It's "common" to lower a TTL in preparation for a change to an existing RR, but you need to make sure you lower it at least as long as the current TTL prior to the change. Keeping the TTL low after the change isn't beneficial unless you're planning for the possibility of reverting the change.
A low TTL on a new record will not speed propagation. Resolvers either have the new record cached or they don't. If it's cached, the TTL doesn't matter because it already has the record (propogated). If it doesn't have it cached, then it doesn't know the TTL so doesn't matter if it's 1 second or 1 month.
> such that all online caches get updated
There's no such thing. Apart from millions of dedicated caching servers, each end device will have it's own cache. You can't invalidate DNS entries at that scope.
And a similar version of the same blog post on a personal blog in 2019 https://news.ycombinator.com/item?id=21436448 (thanks to ChrisArchitect for noting this in the only comment on a copy from 2024).

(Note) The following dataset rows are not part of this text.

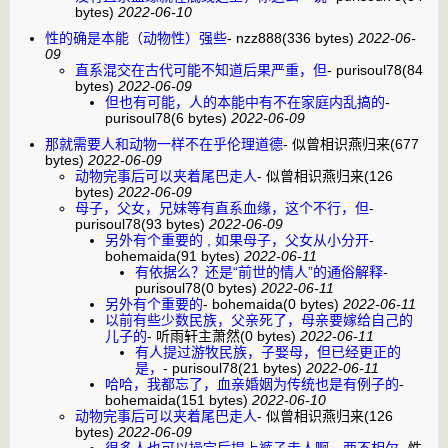
bytes)
2022-06-10
性的确是本能（动物性）强些
-
nzz888
(336 bytes)
2022-06-
09
直系混交在古代可能不知道后果严重，但
-
purisoul78
(84
bytes)
2022-06-09
但也有可能，人的本能中有不在家庭内乱搞的
-
purisoul78
(6 bytes)
2022-06-09
那就需要人和动物一样不在乎伦理道德
-
似曾相识燕归来
(677
bytes)
2022-06-09
动物完事后可以夹着尾巴走人
-
似曾相识燕归来
(126
bytes)
2022-06-09
母子，父女，兄妹等有直系血缘，这个不行，但
-
purisoul78
(93 bytes)
2022-06-09
另外有个重要的 , 如果母子，父女从小分开
-
bohemaida
(91 bytes)
2022-06-11
有依据么？还是“前世的情人”的通俗解释
-
purisoul78
(0 bytes)
2022-06-11
另外有个重要的
-
bohemaida
(0 bytes)
2022-06-11
以前有些少数民族，父亲死了，母亲要嫁给自己的
儿子的
-
听雨轩主萧然
(0 bytes)
2022-06-11
有人提过游牧民族，子娶母，但已经更正的
是，
-
purisoul78
(21 bytes)
2022-06-11
哈哈，我都忘了，血亲婚姻为传统也是有例子的
-
bohemaida
(151 bytes)
2022-06-10
动物完事后可以夹着尾巴走人
-
似曾相识燕归来
(126
bytes)
2022-06-09
很多人也可以操完后提上裤子走人啊。两不相欠
-
性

Maybe this weekend I'll finally get the energy up to just do it.
of course, as internet speeds increase and resources are cheaper to abuse, people lose sight of the downstream impacts of impatience and poor planning.

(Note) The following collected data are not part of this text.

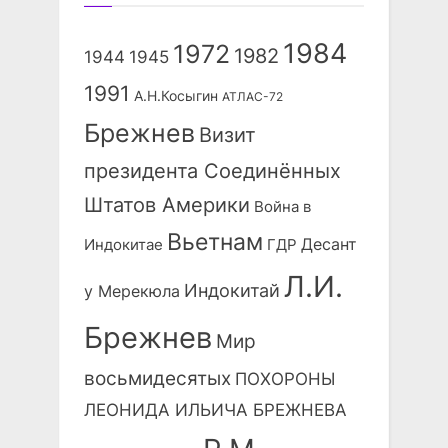
1984
1972
1982
1944
1945
1991
А.Н.Косыгин
АТЛАС-72
Брежнев
Визит
президента Соединённых
Штатов Америки
Война в
Вьетнам
Десант
Индокитае
ГДР
Л.И.
Индокитай
у Мерекюла
Брежнев
Мир
восьмидесятых
ПОХОРОНЫ
ЛЕОНИДА ИЛЬИЧА БРЕЖНЕВА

In the HTTP/1.1 (1997) or HTTP/2 era, the TCP connection is made once and then stays open (Connection: Keep-Alive) for multiple requests. This greatly reduces the number of DNS lookups per HTTP request.
If the web server is configured for a sufficiently long Keep-Alive idle period, then this period is far more relevant than a short DNS TTL.
If the server dies or disconnects in the middle of a Keep-Alive, the client/browser will open a new connection, and at this point, a short DNS TTL can make sense.
(I have not investigated how this works with QUIC HTTP/3 over UDP: how often does the client/browser do a DNS lookup? But my suspicion is that it also does a DNS query only on the initial connection and then sends UDP packets to the same resolved IP address for the life of that connection, and so it behaves exactly like the TCP Keep-Alive case.)
> patched an Encrypted DNS Server to store the original TTL of a response, defined as the minimum TTL of its records, for each incoming query
The article seems to be based on capturing live dns data from some real network. While it may be true that persistent connections help reduce ttl it certainly seems like the article is accounting for that unless their network is only using http1.0 for some reason.I agree that low TTL could help during an outage if you actually wanted to move your workload somewhere else, and I didn't see it mentioned in the article, but I've never actually seen this done in my experience, setting TTL extremely low for some sort of extreme DR scenario smells like an anti pattern to me.
Consider the counterpoint, having high TTL can prevent your service going down if the dns server crashes or loses connectivity.
If you set your TTL to an hour, it raises the costs of DNS issues a lot: A problem that you fix immediately turns into an hour-long downtime. A problem that you don't fix on the first attempt and have to iteratively try multiple fixes turns into an hour-per-iteration downtime.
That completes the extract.